Fermez les yeux. Inspirez. Et imaginons le monde d'après.

Un monde où on prendrait l’avion en s’asseyant à l’envers...

Où les parcmètres seraient remplacés par des distributeurs de gel hydroalcoolique...

Histoire de débloquer automatiquement le tourniquet d’un magasin grâce à ses mains propres...

Un monde où on attendrait avec impatience cette collection Printemps/été...

Bref, ça va ressembler à quoi le monde d’après ? Pendant les deux mois de confinement, les éditorialistes ont essayé d’en imaginer les contours. Dès la mi-avril, Calvi a tenté de “réinventer le monde” avec ses calvinologues en pleine forme (l'émission de Canal+ est passée de 200 000 téléspectateurs début mai 2019 à 337 000 pour l’émission du 7 mai 2020 par exemple).

Rêvons par exemple avec Dominique Reynié : “Nous sommes dans un cycle de régénération ou bien de disparition. L’idée de se réinventer n’est pas une option, c’est une nécessité, une obligation.(...) Nous sommes de plain-pied dans une nouvelle époque historique”. A quoi pourrait-elle ressembler ? “On voit bien que se bousculent dans cette crise toutes les dimensions de nos vies, le biologique, l’économique, le politique, le culturel, le psychologique, etc., le conscient, l’inconscient mais aussi la planète entière”.
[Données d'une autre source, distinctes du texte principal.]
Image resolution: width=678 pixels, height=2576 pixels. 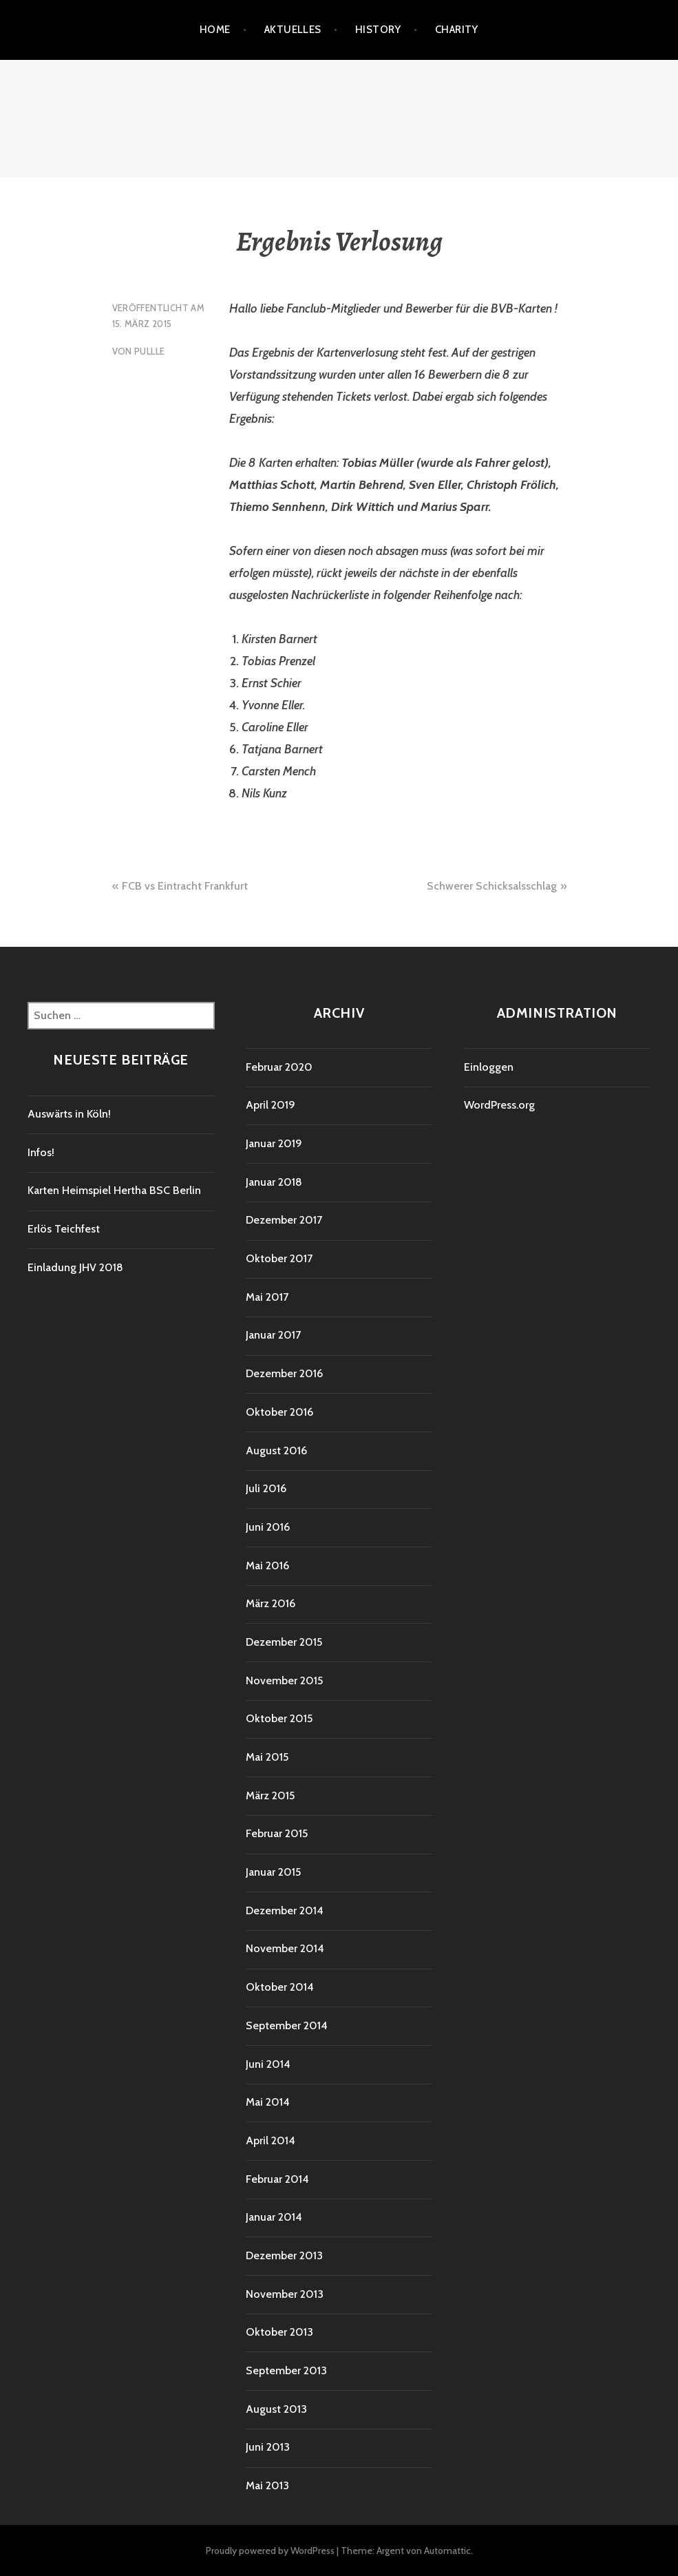 I want to click on Schwerer Schicksalsschlag, so click(x=492, y=885).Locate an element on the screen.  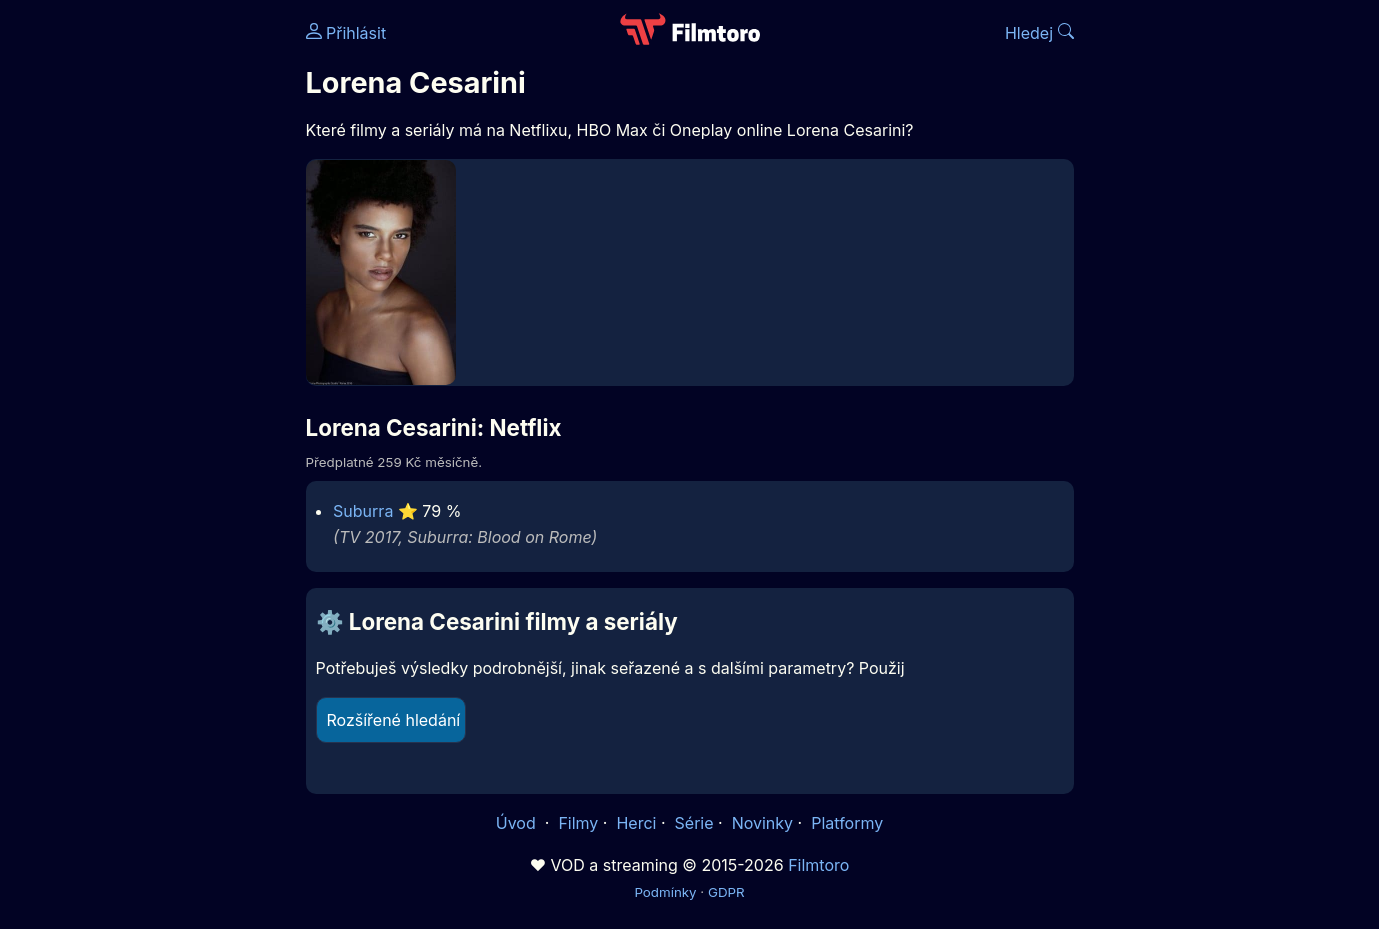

On est un peu perdu mais c’est normal, d’après Stéphanie Germani, psychologue-clinicienne et éditorialiste chez Calvi : “Finalement, on est face à la castration (...), on est tous face à une perte là. Et c’est un peu le cycle de la vie : perdre son emploi, ça peut arriver sans coronavirus. Perdre un membre de notre famille, ça peut arriver sans coronavirus. On a souvent tendance à oublier que la mort existe, que la maladie existe. On est un petit peu dans une toute puissance narcissique. Là, finalement, ça nous renvoie à nos certitudes et nos incertitudes, c’est-à-dire que cette période, c’est une castration symbolique (...) mais après l’effondrement, il y a aussi la reconstruction”.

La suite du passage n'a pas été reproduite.